Жрец оборачивается. Крылов вздрагивает: так это ж его отчим собственной персоной, Пал Палыч Волочай! Упёрся локтями в стол и кухонным ножом поигрывает. И то воткнёт его в разделочную доску, то вытащит.
– Так что у нас на ужин, мам-муль? Рыбка?
– Рыбка, Паш. Карп.
– Карп, карпец, кар-пам-пунчик…
Отчим довольно мурлычет себе под нос. Крылов страшно удивляется: откуда он тут взялся, интересно? И о каком карпе речь?!
Мама вдруг наклоняется и расправляет угол плотной бумаги, царапающей крыловскую щёку. Он невольно скашивает взгляд: там, на самом бумажном краешке, он видит цифры, размашисто вписанные простым карандашом. Так, как обычно пишут продавцы в мясных или рыбных отделах… Крылов вздыхает с облегчением. И понимает, что всё происходящее – шутка. Такая же весёлая и забавная, как дневное жертвоприношение Клаудии. И что мама специально завернула его в магазинную бумагу, чтоб слегка попугать. И сейчас она развернёт бумагу и скажет: ну что, Алёшка-матрёшка, испугался? Страшно быть карпом? То-то же!… И – рассмеётся. И Крылов тоже рассмеётся. И Пал Палыч рассмеётся, поигрывая ножиком. А потом мама приготовит какую-нибудь вкуснятину. Жареную картошку, яичницу с луком или макароны по-флотски. И они дружно усядутся за стол и…

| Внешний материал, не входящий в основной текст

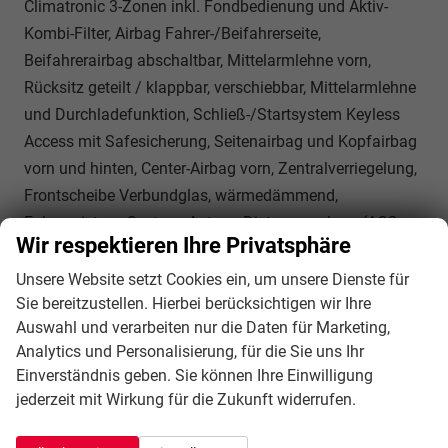
Climatronic 3-Zonen inkl. Fondbedienung und Aktiv-
Kombi-Filter, Airbag Fahrer-/Beifahrerseite,
Beifahrerairbag abschaltbar, Mittelarmlehne vorn,
Rücksitz geteilt / klappbar, verschiebbar, Mittelarmlehne
und Durchladefunktion, Schließ-/Startsystem Keyless
Access mit Safesicherung, Seitenairbag und Kopfairbag
vorn und hinten, Center-Airbag vorn, Zentralverriegelung,
Frontscheibe Verbundglas, wärmedämmend,
Fahrassistenz-System: Autom. Distanzregelung (ACC
Wir respektieren Ihre Privatsphäre
inkl. Stop&Go-Funktion), Fahrassistenz-System:
Berganfahr-Assistent, Fahrassistenz-System:
Unsere Website setzt Cookies ein, um unsere Dienste für
Sie bereitzustellen. Hierbei berücksichtigen wir Ihre
Verkehrszeichenerkennung, Notrufsystem,
Auswahl und verarbeiten nur die Daten für Marketing,
Progressivlenkung, Automatische Fahrlichtschaltung mit
Analytics und Personalisierung, für die Sie uns Ihr
Leaving Home / Coming-Home-Lichtfunktion,
Einverständnis geben. Sie können Ihre Einwilligung
Tagfahrlicht LED, Fahrassistenz-System:
jederzeit mit Wirkung für die Zukunft widerrufen.
Fernlichtregulierung (Light Assist), Scheibenwischer mit
Regensensor, Fahrassistenz-System: Parklenkassistent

– Тащи-ка его сюда, мам-муль!
Мама хватает Крылова за бока. Так сильно, что даже сквозь бумагу он чувствует её беспощадные пальцы. Хватает, выдёргивает из санок, потом взбегает вверх по ступенькам и бросает прямо на разделочную доску. Затем одним движением освобождает от бумаги и начинает раздевать: расстёгивает пуговицы на пальто, стаскивает свитер, рейтузы, валенки с калошами… Крылов цепенеет: что она делает, а?! Ведь сейчас зима, а он лежит на этой холодной доске с голым животом, покрытым пупырышками, и вот-вот простудится! И завтра у него будут ангина и температура сорок, и боль будет молоточками стучаться в его затылок, а лоб – гореть…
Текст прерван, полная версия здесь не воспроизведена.